- Problem details -
From the records, pick out and copy each line containing "Mickleover".

# # # # # # #

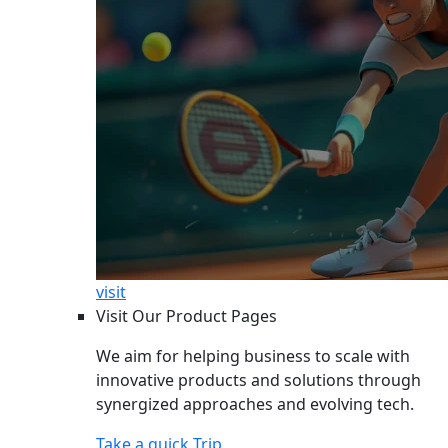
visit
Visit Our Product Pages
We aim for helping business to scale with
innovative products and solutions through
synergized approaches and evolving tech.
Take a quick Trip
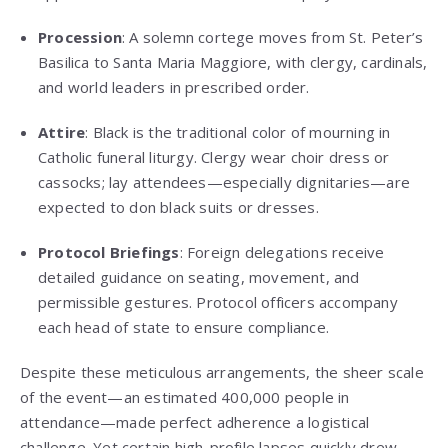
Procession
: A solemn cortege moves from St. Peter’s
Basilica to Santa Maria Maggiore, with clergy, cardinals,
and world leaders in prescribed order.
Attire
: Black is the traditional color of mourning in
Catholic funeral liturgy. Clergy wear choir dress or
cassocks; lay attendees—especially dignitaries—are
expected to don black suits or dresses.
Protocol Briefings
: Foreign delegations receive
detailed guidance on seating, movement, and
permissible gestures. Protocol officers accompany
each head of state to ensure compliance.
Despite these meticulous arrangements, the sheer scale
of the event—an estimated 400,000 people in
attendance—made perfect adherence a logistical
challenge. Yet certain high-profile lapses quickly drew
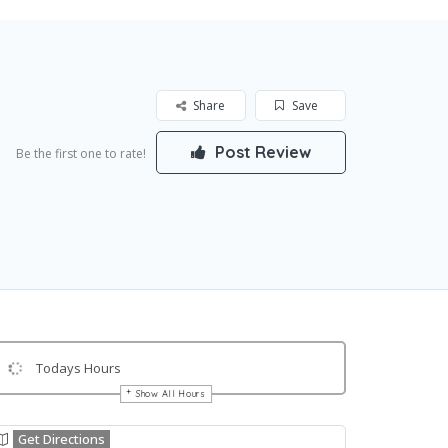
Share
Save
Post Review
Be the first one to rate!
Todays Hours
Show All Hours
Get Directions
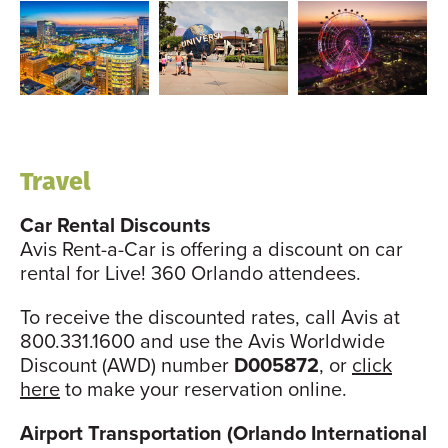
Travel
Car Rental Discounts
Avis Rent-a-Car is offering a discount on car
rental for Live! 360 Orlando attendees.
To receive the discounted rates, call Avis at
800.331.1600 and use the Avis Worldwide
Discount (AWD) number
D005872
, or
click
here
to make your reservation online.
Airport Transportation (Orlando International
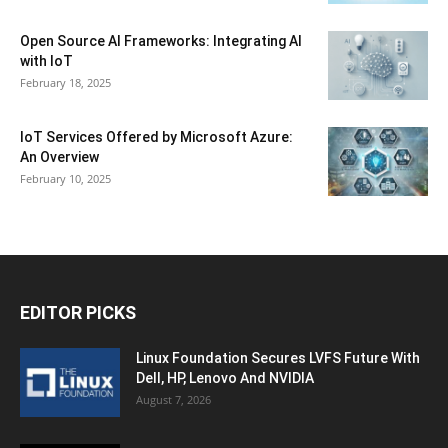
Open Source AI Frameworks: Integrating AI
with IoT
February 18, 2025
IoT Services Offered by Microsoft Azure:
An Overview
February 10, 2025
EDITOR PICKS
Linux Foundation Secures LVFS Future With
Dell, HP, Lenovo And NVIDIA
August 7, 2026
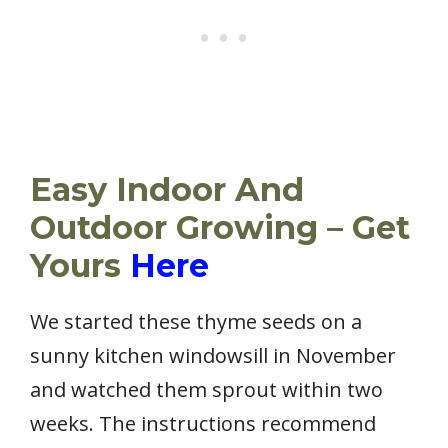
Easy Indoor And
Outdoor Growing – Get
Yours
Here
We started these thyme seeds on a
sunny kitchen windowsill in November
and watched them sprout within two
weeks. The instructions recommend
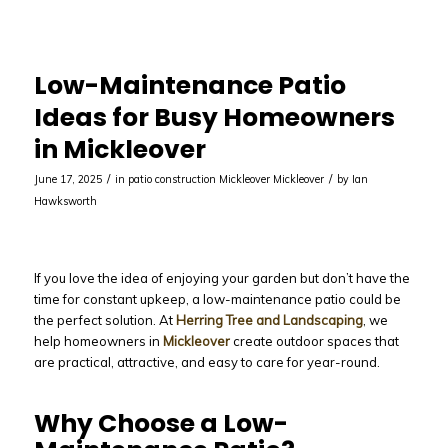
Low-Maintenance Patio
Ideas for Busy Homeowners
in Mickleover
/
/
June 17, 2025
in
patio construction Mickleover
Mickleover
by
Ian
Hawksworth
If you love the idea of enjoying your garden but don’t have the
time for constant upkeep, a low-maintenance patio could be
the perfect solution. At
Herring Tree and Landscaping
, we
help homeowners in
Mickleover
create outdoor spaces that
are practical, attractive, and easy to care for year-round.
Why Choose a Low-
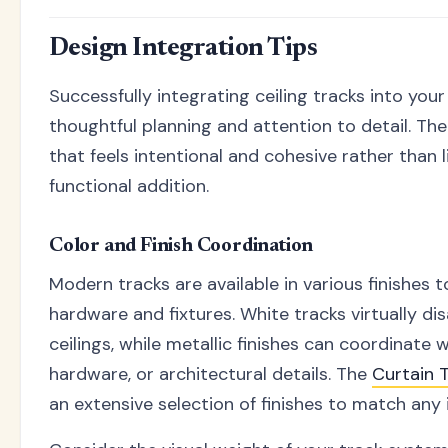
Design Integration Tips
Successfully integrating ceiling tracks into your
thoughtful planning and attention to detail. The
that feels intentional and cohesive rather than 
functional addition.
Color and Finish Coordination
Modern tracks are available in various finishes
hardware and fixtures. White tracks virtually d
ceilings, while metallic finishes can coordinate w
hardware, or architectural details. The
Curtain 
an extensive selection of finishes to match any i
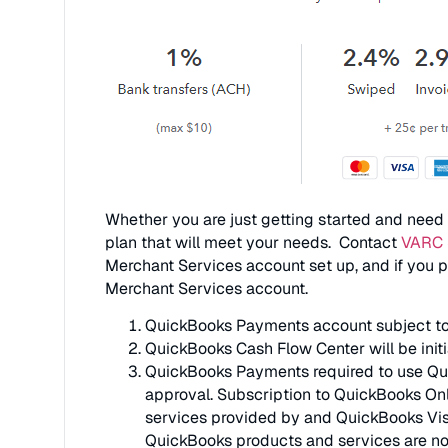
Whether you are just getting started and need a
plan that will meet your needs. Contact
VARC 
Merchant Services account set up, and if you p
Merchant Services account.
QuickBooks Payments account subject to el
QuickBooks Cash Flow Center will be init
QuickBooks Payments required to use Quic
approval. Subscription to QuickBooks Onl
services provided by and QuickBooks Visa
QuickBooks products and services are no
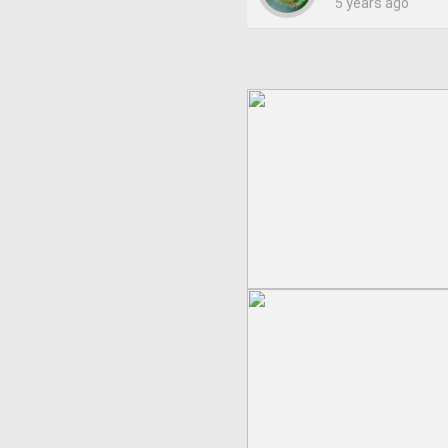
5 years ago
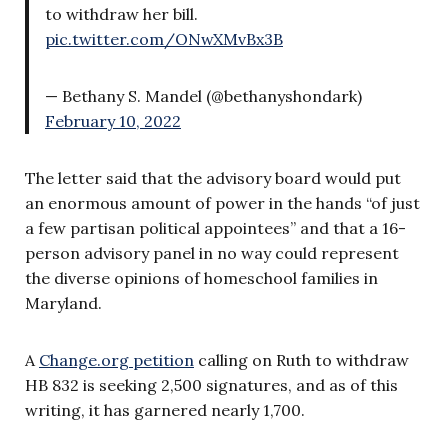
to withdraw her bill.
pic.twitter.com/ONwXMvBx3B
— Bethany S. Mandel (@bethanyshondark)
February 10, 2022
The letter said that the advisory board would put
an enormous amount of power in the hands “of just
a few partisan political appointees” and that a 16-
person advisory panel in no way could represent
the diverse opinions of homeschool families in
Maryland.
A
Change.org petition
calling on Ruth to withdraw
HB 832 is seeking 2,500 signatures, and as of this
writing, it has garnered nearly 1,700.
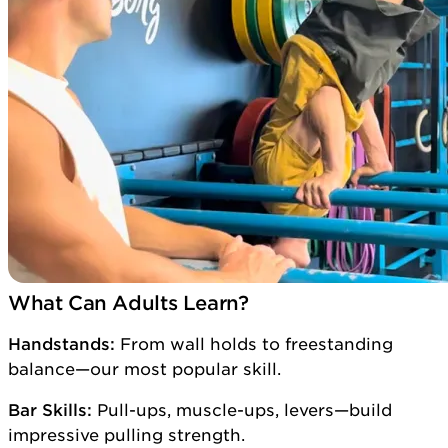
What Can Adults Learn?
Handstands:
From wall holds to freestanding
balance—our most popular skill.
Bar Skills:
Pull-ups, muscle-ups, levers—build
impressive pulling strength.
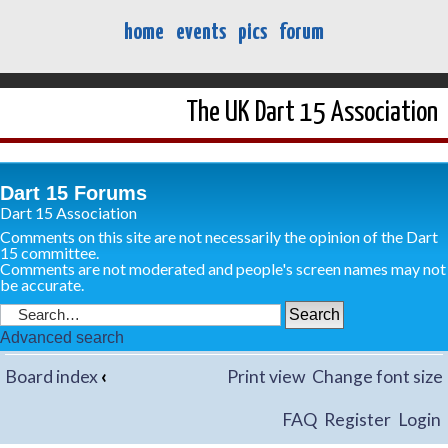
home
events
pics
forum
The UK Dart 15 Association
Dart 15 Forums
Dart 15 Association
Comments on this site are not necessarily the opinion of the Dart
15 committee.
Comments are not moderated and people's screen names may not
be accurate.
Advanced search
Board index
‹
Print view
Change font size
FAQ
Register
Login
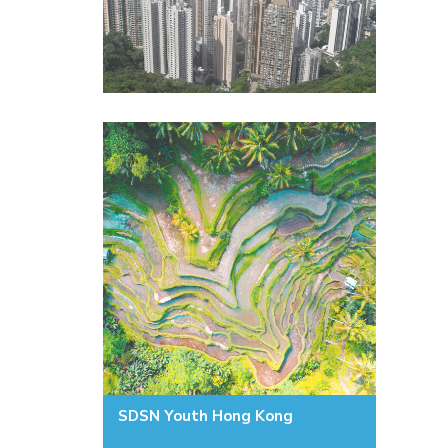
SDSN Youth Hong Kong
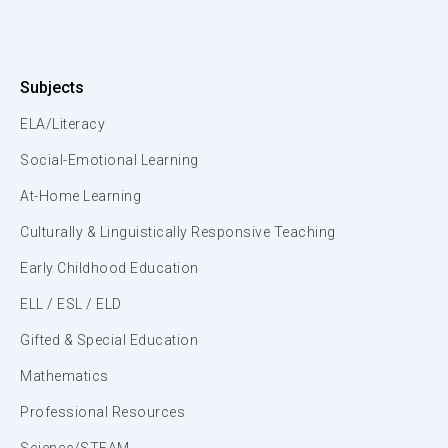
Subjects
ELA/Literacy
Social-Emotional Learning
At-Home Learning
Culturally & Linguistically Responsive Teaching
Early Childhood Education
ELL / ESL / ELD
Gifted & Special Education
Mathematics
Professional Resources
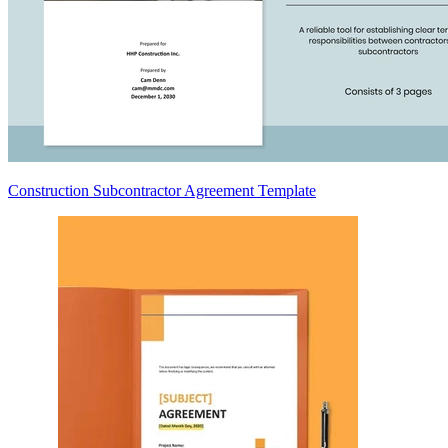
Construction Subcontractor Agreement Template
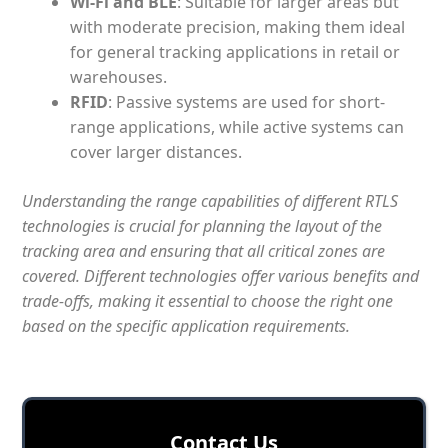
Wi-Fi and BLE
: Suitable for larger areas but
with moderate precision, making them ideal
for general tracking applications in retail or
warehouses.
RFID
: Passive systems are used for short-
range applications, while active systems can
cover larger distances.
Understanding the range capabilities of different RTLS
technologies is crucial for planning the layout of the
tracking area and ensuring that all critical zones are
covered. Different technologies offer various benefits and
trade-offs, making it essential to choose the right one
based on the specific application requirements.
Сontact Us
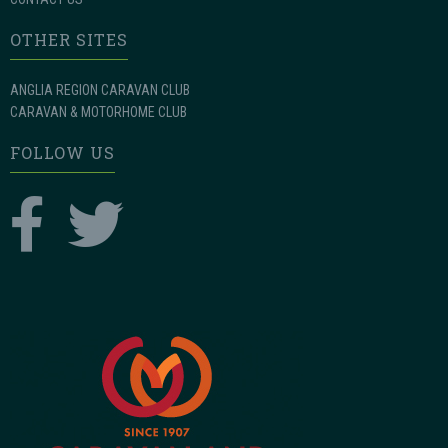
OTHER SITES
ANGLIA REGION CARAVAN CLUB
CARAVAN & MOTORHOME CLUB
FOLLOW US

# # # # # # #

- Completed task -
in Mickleover
patio construction Mickleover
Mickleover
Mickleover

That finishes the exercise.